Action item: Print, exactly as given, each line of the data from the line containing "Beast of Reincarnation –" up to and including its last line.

Data:
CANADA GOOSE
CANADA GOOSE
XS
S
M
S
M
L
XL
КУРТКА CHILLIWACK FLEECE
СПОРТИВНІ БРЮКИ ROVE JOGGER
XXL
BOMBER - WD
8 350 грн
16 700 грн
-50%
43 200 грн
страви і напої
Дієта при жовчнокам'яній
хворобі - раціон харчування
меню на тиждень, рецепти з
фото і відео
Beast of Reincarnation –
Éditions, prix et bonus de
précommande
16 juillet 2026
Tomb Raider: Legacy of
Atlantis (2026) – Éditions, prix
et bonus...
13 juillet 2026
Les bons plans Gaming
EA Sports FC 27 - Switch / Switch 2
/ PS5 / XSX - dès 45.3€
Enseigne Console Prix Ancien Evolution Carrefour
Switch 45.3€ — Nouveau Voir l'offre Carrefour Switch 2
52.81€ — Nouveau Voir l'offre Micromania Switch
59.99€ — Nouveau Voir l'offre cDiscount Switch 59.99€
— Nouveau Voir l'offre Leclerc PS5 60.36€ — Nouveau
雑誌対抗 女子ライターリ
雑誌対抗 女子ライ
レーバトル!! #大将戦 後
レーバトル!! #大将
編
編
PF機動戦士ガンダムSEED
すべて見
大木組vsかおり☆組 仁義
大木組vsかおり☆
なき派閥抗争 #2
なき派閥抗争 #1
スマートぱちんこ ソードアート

Task solution:
Beast of Reincarnation –
Éditions, prix et bonus de
précommande
16 juillet 2026
Tomb Raider: Legacy of
Atlantis (2026) – Éditions, prix
et bonus...
13 juillet 2026
Les bons plans Gaming
EA Sports FC 27 - Switch / Switch 2
/ PS5 / XSX - dès 45.3€
Enseigne Console Prix Ancien Evolution Carrefour
Switch 45.3€ — Nouveau Voir l'offre Carrefour Switch 2
52.81€ — Nouveau Voir l'offre Micromania Switch
59.99€ — Nouveau Voir l'offre cDiscount Switch 59.99€
— Nouveau Voir l'offre Leclerc PS5 60.36€ — Nouveau
雑誌対抗 女子ライターリ
雑誌対抗 女子ライ
レーバトル!! #大将戦 後
レーバトル!! #大将
編
編
PF機動戦士ガンダムSEED
すべて見
大木組vsかおり☆組 仁義
大木組vsかおり☆
なき派閥抗争 #2
なき派閥抗争 #1
スマートぱちんこ ソードアート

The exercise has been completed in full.